Analysis of a microwave time delay line based on a perturbed uniform fiber Bragg grating operating at constant wavelength

This paper presents the modeling of a new microwave time delay line based on a uniform fiber Bragg grating (FBG) with a section which period has been perturbed. The time delay can be modified by changing the position of the perturbation along the grating. Theoretical results are presented for a 5-cm long uniform grating and optical signal is modulated up to 18 GHz. Experimental setup used magnetic fields to change the period locally along the grating and a 330 ps maximum time delay is shown. Comparison between calculations and measurements show a perfect agreement. Such a delay line offers many advantages for beamforming applications in phased array antennas where the operation at a fixed wavelength is required in order to simplify the architecture of these systems.

Simple fiber optic device to interrogate fiber optic Bragg gratings used as sensors

A simple and compact device for the monitoring and diagnostic of fiber optic Bragg gratings, employed in optical sensor applications, was developed. The deice consist of an optical fiber Bragg grating bound to a piezoelectric element. When a sinusoidal voltage is applied to the piezoelectric, the Bragg wavelength of the grating changes and the transmission spectrum swings in time. The device acts as a temporal window and can be used to interrogate a Bragg grating sensor, permitting to monitor the sensor state in real time and with very good resolution.

Hybrid surface plasma modes in circular metal-coated tapered fibers

The theory of hybrid surface plasma modes in metal-coated dielectric cylinders has been developed in recent years. We demonstrate that tapered fibers with a uniform waist and a circular metal coating can be designed for an efficient excitation of the fundamental hybrid surface plasma mode. Our experimental results are in good agreement with the theory and give the basis for the development of a novel type of all-fiber polarization-independent refractive-index sensor and tunable broadband wavelength filter.

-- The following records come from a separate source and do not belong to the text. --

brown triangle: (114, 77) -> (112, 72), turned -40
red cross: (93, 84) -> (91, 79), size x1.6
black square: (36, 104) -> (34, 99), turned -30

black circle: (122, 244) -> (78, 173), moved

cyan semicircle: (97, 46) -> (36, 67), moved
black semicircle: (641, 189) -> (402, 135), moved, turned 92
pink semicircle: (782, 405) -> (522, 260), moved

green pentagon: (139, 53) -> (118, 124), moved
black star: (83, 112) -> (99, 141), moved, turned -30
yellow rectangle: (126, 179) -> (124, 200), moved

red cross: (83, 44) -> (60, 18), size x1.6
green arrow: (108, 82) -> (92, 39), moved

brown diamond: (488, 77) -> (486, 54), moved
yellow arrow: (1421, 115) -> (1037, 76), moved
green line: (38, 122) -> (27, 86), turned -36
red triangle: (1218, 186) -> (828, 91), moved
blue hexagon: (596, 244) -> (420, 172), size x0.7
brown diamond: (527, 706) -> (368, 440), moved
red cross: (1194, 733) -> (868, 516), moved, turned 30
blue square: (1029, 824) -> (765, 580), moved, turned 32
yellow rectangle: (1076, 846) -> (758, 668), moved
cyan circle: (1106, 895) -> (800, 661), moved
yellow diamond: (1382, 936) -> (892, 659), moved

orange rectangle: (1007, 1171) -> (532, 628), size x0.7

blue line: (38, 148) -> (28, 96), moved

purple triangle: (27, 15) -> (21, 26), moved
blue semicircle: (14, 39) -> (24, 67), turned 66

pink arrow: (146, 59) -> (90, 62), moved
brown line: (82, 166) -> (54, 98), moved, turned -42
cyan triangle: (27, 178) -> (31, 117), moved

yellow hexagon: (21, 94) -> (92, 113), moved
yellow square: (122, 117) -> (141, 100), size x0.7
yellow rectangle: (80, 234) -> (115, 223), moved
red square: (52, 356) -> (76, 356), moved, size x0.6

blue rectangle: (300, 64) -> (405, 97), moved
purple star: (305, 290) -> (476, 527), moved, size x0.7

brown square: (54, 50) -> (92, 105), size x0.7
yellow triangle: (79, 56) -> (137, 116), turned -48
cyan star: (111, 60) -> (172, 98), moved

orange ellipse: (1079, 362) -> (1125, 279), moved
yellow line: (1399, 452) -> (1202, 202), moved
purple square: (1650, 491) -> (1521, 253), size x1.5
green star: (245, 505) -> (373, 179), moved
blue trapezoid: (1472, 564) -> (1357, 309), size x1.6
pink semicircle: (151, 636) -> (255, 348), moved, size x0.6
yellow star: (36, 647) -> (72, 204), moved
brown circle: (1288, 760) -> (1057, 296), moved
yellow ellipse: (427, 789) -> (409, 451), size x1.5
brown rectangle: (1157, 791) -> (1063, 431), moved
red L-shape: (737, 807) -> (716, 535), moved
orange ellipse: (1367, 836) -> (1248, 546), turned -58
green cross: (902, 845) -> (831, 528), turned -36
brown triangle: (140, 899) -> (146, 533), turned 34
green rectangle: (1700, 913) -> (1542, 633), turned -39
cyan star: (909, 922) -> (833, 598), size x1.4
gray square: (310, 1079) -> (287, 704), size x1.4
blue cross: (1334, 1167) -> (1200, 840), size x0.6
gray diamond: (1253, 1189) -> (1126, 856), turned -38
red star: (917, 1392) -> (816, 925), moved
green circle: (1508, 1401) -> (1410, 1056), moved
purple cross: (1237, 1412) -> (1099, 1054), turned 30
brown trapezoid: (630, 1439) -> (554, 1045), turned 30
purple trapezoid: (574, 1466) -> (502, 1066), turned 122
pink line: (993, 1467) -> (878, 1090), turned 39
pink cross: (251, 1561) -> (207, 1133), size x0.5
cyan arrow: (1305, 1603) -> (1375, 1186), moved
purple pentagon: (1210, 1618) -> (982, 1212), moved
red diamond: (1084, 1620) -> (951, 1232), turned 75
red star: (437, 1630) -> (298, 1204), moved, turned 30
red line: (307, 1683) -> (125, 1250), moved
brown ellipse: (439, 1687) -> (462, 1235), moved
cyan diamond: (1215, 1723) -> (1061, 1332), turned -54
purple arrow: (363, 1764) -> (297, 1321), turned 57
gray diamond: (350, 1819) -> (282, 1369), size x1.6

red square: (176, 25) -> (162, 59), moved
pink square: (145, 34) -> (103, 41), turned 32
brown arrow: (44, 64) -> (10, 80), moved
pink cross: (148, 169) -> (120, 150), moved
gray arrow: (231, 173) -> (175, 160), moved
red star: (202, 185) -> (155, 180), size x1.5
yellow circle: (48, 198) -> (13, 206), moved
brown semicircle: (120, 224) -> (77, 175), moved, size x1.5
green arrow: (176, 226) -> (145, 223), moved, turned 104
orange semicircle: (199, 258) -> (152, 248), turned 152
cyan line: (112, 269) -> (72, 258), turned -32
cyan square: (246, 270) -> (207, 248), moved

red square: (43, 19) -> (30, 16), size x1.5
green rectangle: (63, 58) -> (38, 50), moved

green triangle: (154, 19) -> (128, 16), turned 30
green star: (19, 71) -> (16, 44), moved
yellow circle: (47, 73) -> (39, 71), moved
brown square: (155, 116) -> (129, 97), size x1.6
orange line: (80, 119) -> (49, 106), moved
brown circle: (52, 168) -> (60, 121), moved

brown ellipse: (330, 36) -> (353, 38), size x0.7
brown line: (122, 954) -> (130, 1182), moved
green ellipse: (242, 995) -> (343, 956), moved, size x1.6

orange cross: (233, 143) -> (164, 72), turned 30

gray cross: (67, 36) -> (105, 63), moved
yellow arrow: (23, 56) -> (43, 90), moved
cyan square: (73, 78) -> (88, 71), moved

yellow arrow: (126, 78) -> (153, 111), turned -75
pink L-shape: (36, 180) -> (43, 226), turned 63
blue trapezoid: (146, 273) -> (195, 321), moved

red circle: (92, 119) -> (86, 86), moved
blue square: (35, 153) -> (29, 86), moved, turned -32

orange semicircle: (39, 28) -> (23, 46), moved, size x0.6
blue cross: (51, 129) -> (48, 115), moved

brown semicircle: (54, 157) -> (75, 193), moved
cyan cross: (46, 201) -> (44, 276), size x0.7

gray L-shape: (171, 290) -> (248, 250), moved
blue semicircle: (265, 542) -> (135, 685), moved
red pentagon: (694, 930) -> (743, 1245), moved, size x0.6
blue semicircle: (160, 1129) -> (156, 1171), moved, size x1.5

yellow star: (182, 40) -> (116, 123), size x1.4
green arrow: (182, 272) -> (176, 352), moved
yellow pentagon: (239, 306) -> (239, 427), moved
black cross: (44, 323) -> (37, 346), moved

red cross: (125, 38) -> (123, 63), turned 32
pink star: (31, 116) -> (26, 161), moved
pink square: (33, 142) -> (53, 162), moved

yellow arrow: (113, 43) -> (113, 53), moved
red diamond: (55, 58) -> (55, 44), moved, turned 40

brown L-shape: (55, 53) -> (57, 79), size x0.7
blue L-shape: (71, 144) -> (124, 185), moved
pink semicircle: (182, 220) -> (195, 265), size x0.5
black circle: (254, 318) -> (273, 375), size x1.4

Simple high-resolution wavelength monitor based on a fiber Bragg grating.

A compact and low-cost device for monitoring the peak wavelength of single-peak spectral distributions is presented. The system is based on the transmission properties of a fiber Bragg grating when its period is modulated. Different types of optical signal, such as the emission of distributed-feedback lasers and the reflection of a broadband optical source produced by fiber gratings used in sensor systems, can be measured with this device. We demonstrate that a high wavelength resolution of micro 1 pm can be achieved and that our proposal can be used for real-time monitoring.

Tunable chirp in Bragg gratings written in tapered core fibers

In this paper we present a technique to control the chirp of a fiber grating capable to produce positive or negative chirp in a single grating. The device is based on a uniform period grating written in a tapered core fiber, this grating has a positive chirp that can be reduced and removed by subjecting the fiber to mechanical stress, after some stress level the grating chirps to negative values. A chirp range of ±4 nm with respect to a central wavelength of 1546 nm has been experimentally achieved.